I use to take 600mg of Magnesium and it kept me regular. But then for some reason it stopped helping me. The doctor put me on Zelnorm and that helped with everything, constipation, bloating and pain. Now I'm trying to get on the program to get back on the Zelnorm.


----------



## janetmtt (May 28, 2007)

I've always found magnesium helps with the bloating. But then we are all different I suppose.


----------



## 13863 (Mar 23, 2007)

I am very curious about Magnesium. I wonder if to start I should just take 600mg?I have a hard time remembering to take all these darn pills at different times.If it helps someone with bloating, as posted above, I will try it.


----------



## pinkcadillac (Aug 9, 2007)

Florida Girl said:


> I am very curious about Magnesium.
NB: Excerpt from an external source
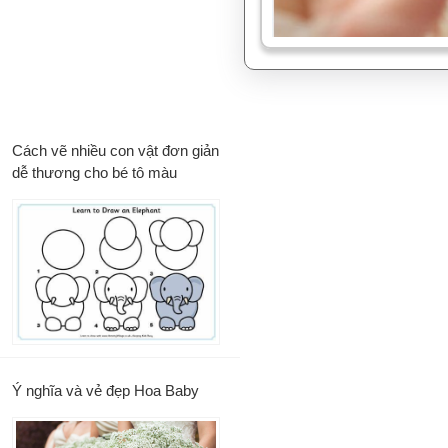
Cách vẽ nhiều con vật đơn giản
dễ thương cho bé tô màu
Ý nghĩa và vẻ đẹp Hoa Baby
I wonder if to start I should just take 600mg?I have a hard time remembering to take all these darn pills at different times.If it helps someone with bloating, as posted above, I will try it.


Hi, I'm new to this site but not new to IBS-C. 600mg of magnesium is a lot and should be enough. Might even cause you to go the other way. I have suffered for years with IBS-C and any change causes problems but I take magnesium every day and have had to increase it to 600mg due to an antidepressant I am on (and tapering off of finally). I also use flax seed oil (ONLY one brand so email me for that brand cuz all others I have tried have been "rancid" and caused serious distress and a total race to the bathroom several times a day, chipping teeth all the way







Flax seed oil needs to be started slowly after meals and can increase metabolism. It is an antioxidant and has been on the news as a great age-defying supplement. I lost 62 lbs on it but leveled off at a comfortable weight and still take them. I had been on docusate for over 15 years and wanted to get off it. Carol


----------



## 13863 (Mar 23, 2007)

Thanks. i have flax seed oil but didn't know what to do with it since I don't really cook. I know I need to change that.I am also on antidepressant/anti-anxiety meds for trouble sleeping.I will send you a PM later re the oil brand.


pinkcadillac said:


> Hi, I'm new to this site but not new to IBS-C. 600mg of magnesium is a lot and should be enough. Might even cause you to go the other way. I have suffered for years with IBS-C and any change causes problems but I take magnesium every day and have had to increase it to 600mg due to an antidepressant I am on (and tapering off of finally). I also use flax seed oil (ONLY one brand so email me for that brand cuz all others I have tried have been "rancid" and caused serious distress and a total race to the bathroom several times a day, chipping teeth all the way
> 
> 
> 
> ...


----------



## amber123456 (Aug 9, 2007)

pinkcadillac said:


> Hi, I'm new to this site but not new to IBS-C. 600mg of magnesium is a lot and should be enough. Might even cause you to go the other way. I have suffered for years with IBS-C and any change causes problems but I take magnesium every day and have had to increase it to 600mg due to an antidepressant I am on (and tapering off of finally). I also use flax seed oil (ONLY one brand so email me for that brand cuz all others I have tried have been "rancid" and caused serious distress and a total race to the bathroom several times a day, chipping teeth all the way
> 
> 
> 
> ...


 hi can you tell me what brand the flax oil is im getting desperate nothing works and what is docuste ist it a perscription drug? thankyou


----------



## JeanH (Dec 6, 2006)

Simon,I have been out of town and just read your post re magnesium. Glad to hear it works for you.I know there are different forms of magnesium such as citrate, oxide, etc. What kind do you take?I have tried Natural Calm, but really have a problem with the taste.ThanksJean


----------



## amber123456 (Aug 9, 2007)

Bustertb said:


> I use to take 600mg of Magnesium and it kept me regular. But then for some reason it stopped helping me. The doctor put me on Zelnorm and that helped with everything, constipation, bloating and pain. Now I'm trying to get on the program to get back on the Zelnorm.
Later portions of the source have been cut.